The storm also pushed the month's snow total to 36.0 inches in New York City. That makes this January the snowiest on record, bypassing January 1925 and its 27.4 inches.

This January is also now New York City's second all-time snowiest month, falling short to February 2010 and its 36.9 inches. There is more snow coming this month and in the not too distant future.

In addition, this is the first time in recorded history that New York City has had two snowstorms drop 18.0 inches or more of snow in the same winter. The last one was the post-Christmas blizzard in December.

Ironically, both of these snowstorms, the one in December and the one in January, hit New York City on the 26th and 27th of the month.

The seasonal snowfall now stands at 56.1 inches in New York City. The snowiest season on record occurred during the winter of 1995-96, when 75.6 inches of snow fell. Given the expected weather pattern over the next month or so, this figure is well within reach. Currently this winter stands at number 6 on the all-time snowiest winters on record.

The snowstorm created this scene in Burtonsville, Md., on Wednesday night. (Photo by AccuWeather.com Facebook fan Jennifer W.

A similar feat, setting a daily snow record and this month becoming the snowiest January, was achieved in Newark, N.J., and Bridgeport, Conn.

The snowstorm's 18.9 inches (11.0 inches of which set Wednesday's snow record) increased this month's snow total to 37.3 inches in Newark.

January's snow total in Bridgeport stands at 34.2 inches after the record-breaking 6.0 inches that fell on Wednesday and the additional 7.0 inches that fell thereafter.

No monthly snow record was set in Philadelphia, but the 14.2 inches that fell on Wednesday shattered the day's previous record of 4.4 inches from 1963. When the snow from early this morning is added in, the storm's total is 14.9 inches.
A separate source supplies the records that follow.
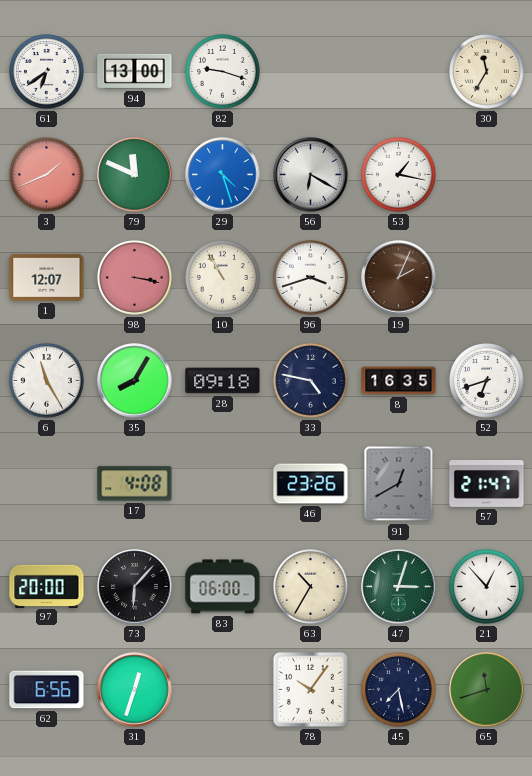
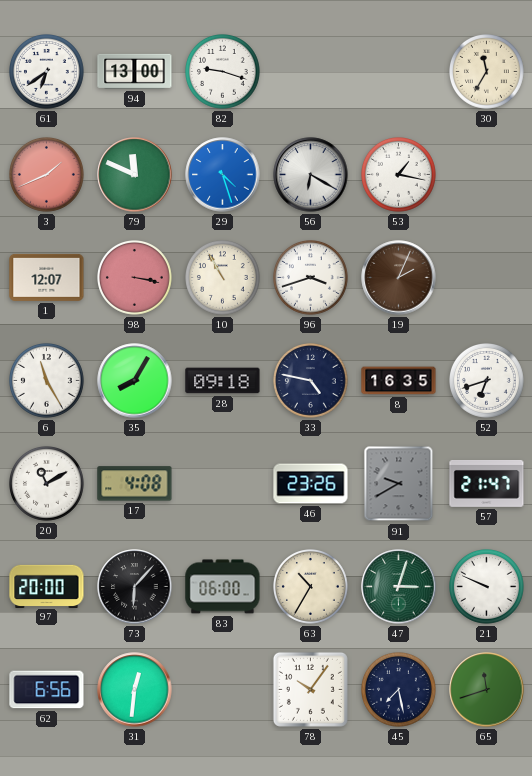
20: none -> 11:10
91: 12:40 -> 9:40
21: 12:53 -> 9:49
31: 12:33 -> 12:31
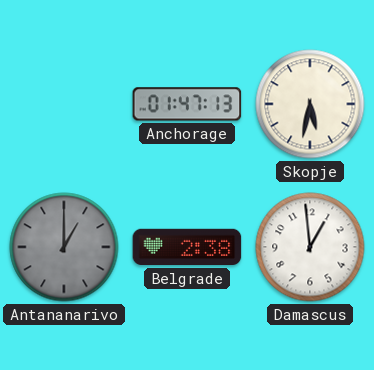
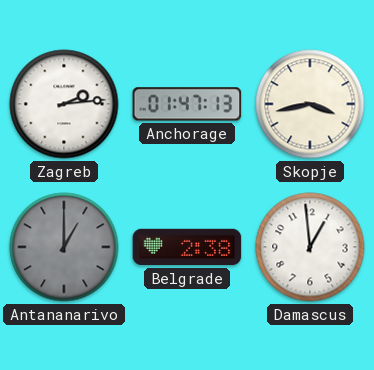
Zagreb: none -> 2:14
Skopje: 5:32 -> 3:43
The following is a list of storm snowfall totals elsewhere across the Northeast as of 9 a.m. EST:

--South Windsor, Conn.: 19.0 inches

--Frenchtown, N.J.: 17.9 inches

--West Norwalk, Conn.: 17.0 inches

--Philadelphia's Northeast Airport: 16.5 inches

--East Rutherford, N.J.: 15.5 inches

--Milford, Mass.: 13.9 inches

--Islip, N.Y.: 13.7 inches

--West Warwick, R.I.: 12.5 inches

--Windsor Locks, Conn.: 12.0 inches

--Allentown, Pa.: 11.6 inches

--South Boston, Mass.: 11.5 inches

--Pottstown, Pa.: 11.0 inches

--Wilmington, Del.: 10.4 inches

--Hampton, N.H.: 8.5 inches

--Washington Dulles, Va.: 8.0 inches

--Baltimore (Inner Harbor), Md.: 7.0 inches

--Washington, D.C. (National Arboretum): 3.4 inches

AccuWeather.com Facebook fan Lisa G. reported 16 inches in Schwenksville, Pa. (Photo submitted Wednesday night.

Most of the snow across the Northeast on Wednesday came from a one-two punch that began early in the morning.

The second round, which started on Wednesday afternoon and ended early this morning over New England, proved to be the worst with thunderstorms producing up to snowfall rates of up to 5 inches per hour.

The snowstorm severely disrupted travel and daily routines throughout the region.

Treacherous roadways led to some motorists becoming stranded. Meanwhile, the Associated Press reports that more than a thousand flights were canceled on Wednesday at the three New York City hubs.

Even President Barack Obama's plans were interrupted as he returned to the White House from a trip to Manitowoc, Wis.

The weather grounded Marine One, the helicopter that typically picks up the President from the military base where Air Force One lands. The President was instead forced to take a slow motorcade ride back to the White House.

At least two people have died during this snowstorm that started in the Tennessee Valley late on Tuesday.